If I’d been fresh, this wouldn’t have been a problem, and I wondered if the Tulpa was enjoying all the new power my stolen energy was allowing him. All that kept me on my feet was knowing he’d zapped quite a bit of Joaquin’s as well, and I strained again, groaning with it, and this time was rewarded with a resounding crack. My cry turned victorious, and I steadied myself, pivoted, and sent the chair plowing into Joaquin’s face.

Or where his face should’ve been. A hand locked on to a chair leg, then another. I pushed, but Joaquin was quicker, a forward kick catching me in the sternum beneath my makeshift weapon. Tumbling backward, doubling over, I anticipated the chair cracking over my back.

Anticipation didn’t make the reality any less painful. The breath flew from my body as I ate cement, and I could’ve sworn I heard vertebrae collapsing in my spine. Sprawled, the line of agony concentrated in my core before burning itself out in my limbs, I screamed in pain and frustration as my hands and feet went numb and useless.

I heard the chair clatter, then crackle as it sparked against a wall, then Joaquin was on me, flipping me over.

“This is familiar,” he taunted, and though he didn’t exactly look fresh, he was straddling me, propping his weight on the center of my spine, bearing down. When I’d finished screaming-and that only because there was no more breath left in my lungs-he spoke, words liquid and smooth, his face glazed over in satisfaction. “Look at you. You’re exhausted. Burned so badly your skin is peeling…probably sensitive to the touch.”

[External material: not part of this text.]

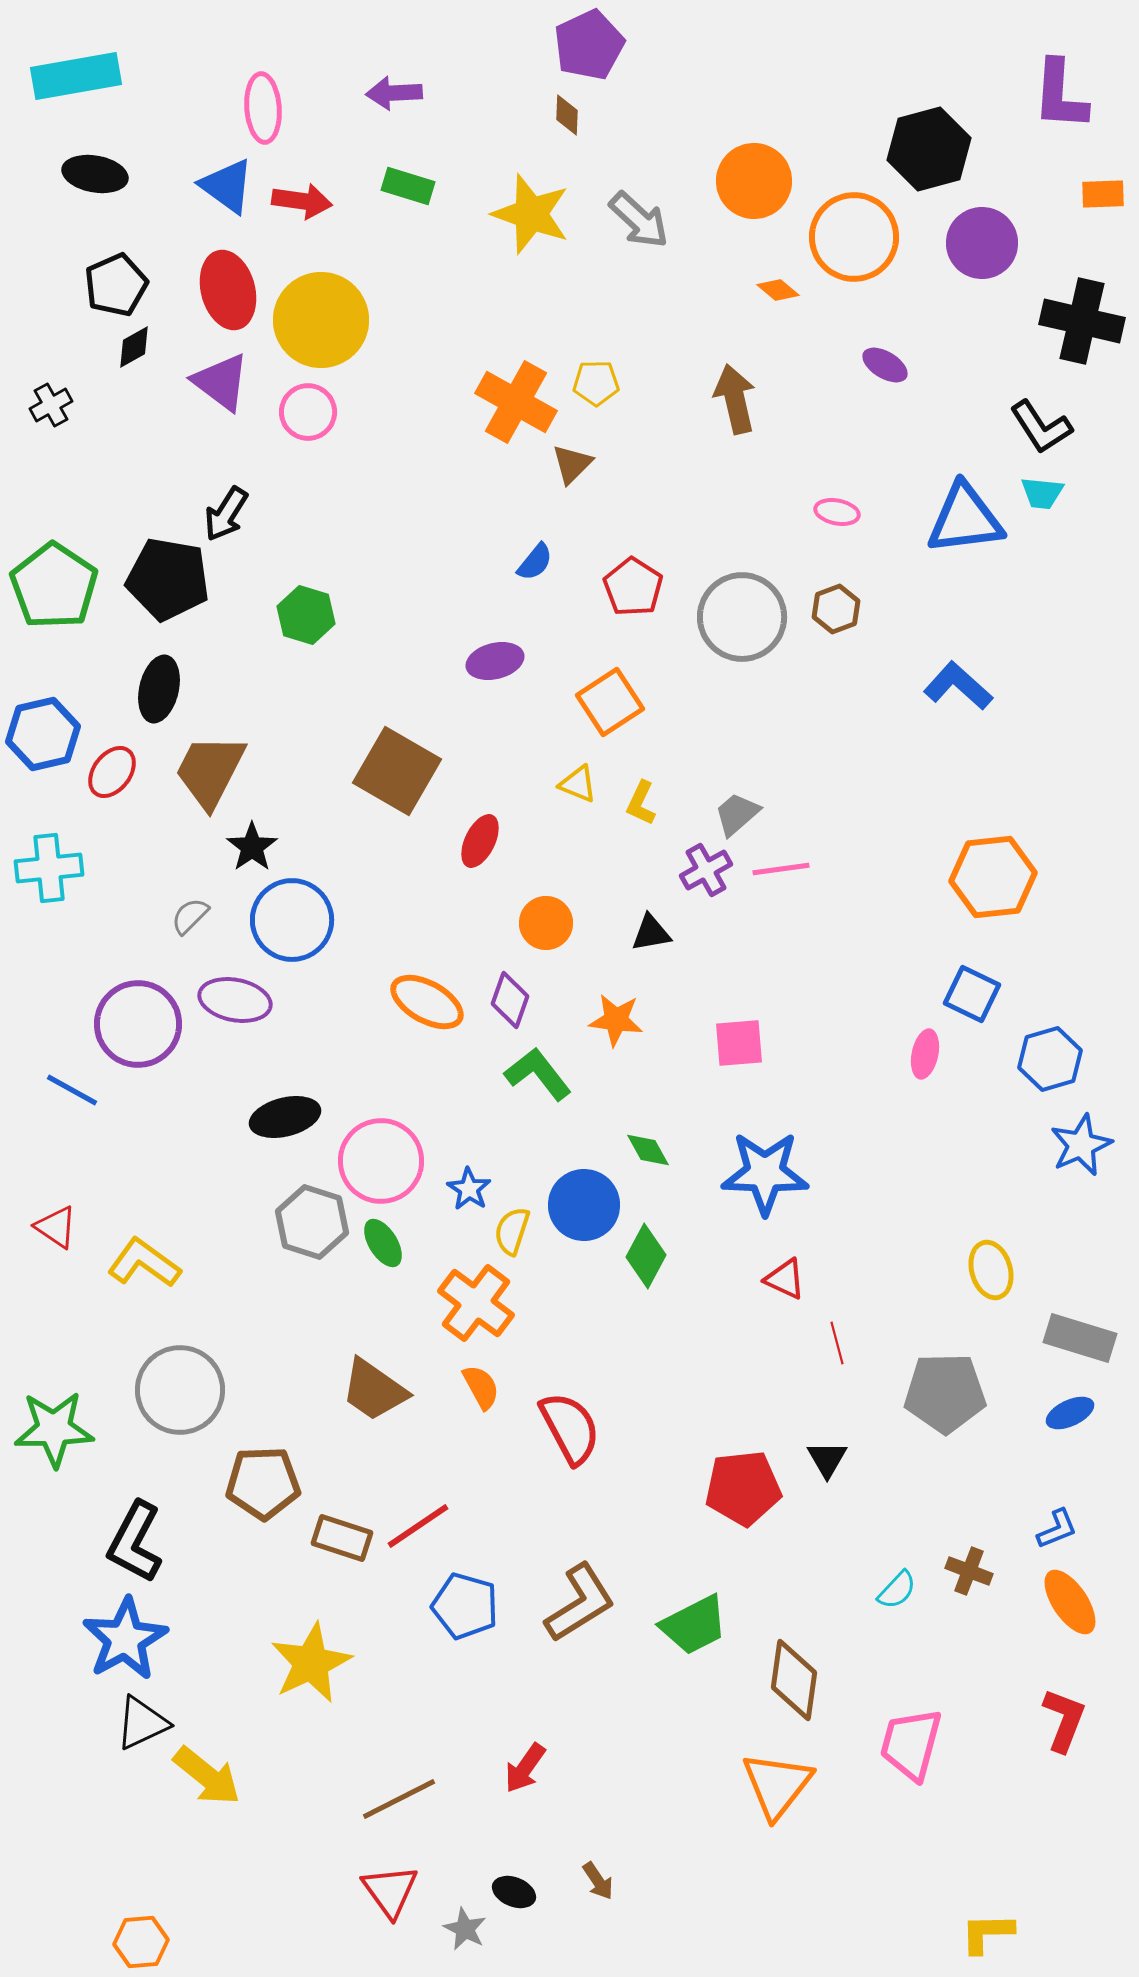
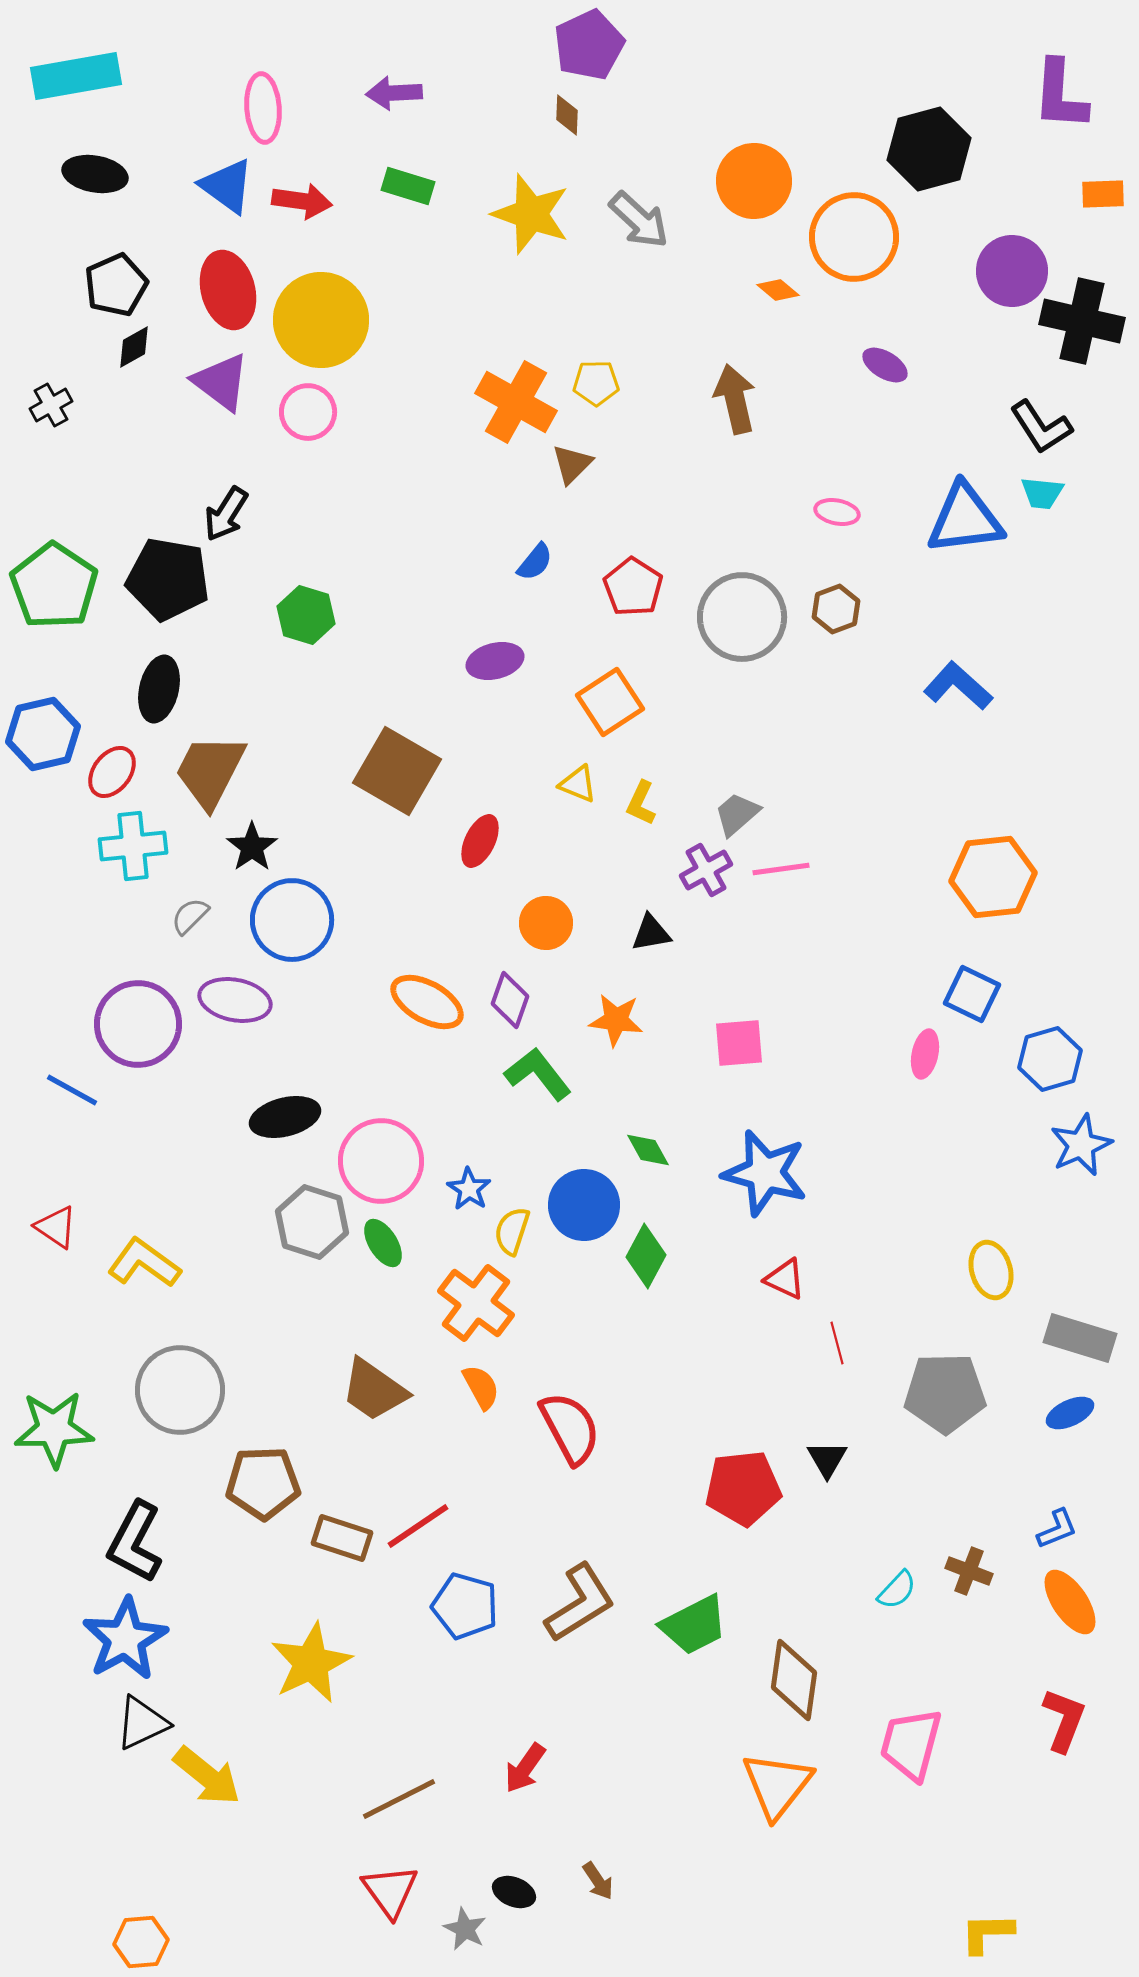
purple circle at (982, 243): moved 30 px right, 28 px down
cyan cross at (49, 868): moved 84 px right, 22 px up
blue star at (765, 1173): rotated 14 degrees clockwise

He plowed his fingertips into the burns along my neck, but this time I couldn’t even spare the breath to scream. Pain was a constant, but so was the rapid thudding of my heart. Which meant I was alive.

“You don’t look…any…better,” I told him, and he whipped his hand across my face so hard, my cheek ricocheted off the cement.

He propped himself up on my waist, sitting so straight I could’ve toppled him if I’d still had the use of my limbs. Instead I had to wait until I recovered, or thought of something better. Nothing was coming to me right now. “I’ll never understand why you guys do that,” he said, running his hand through his hair, smoothing all the ends back into place. “Expending all your excess energy protecting a mere mortal. You might’ve had me if not for that. And now”-he shook his head in mock sadness-“you’re my victim again.”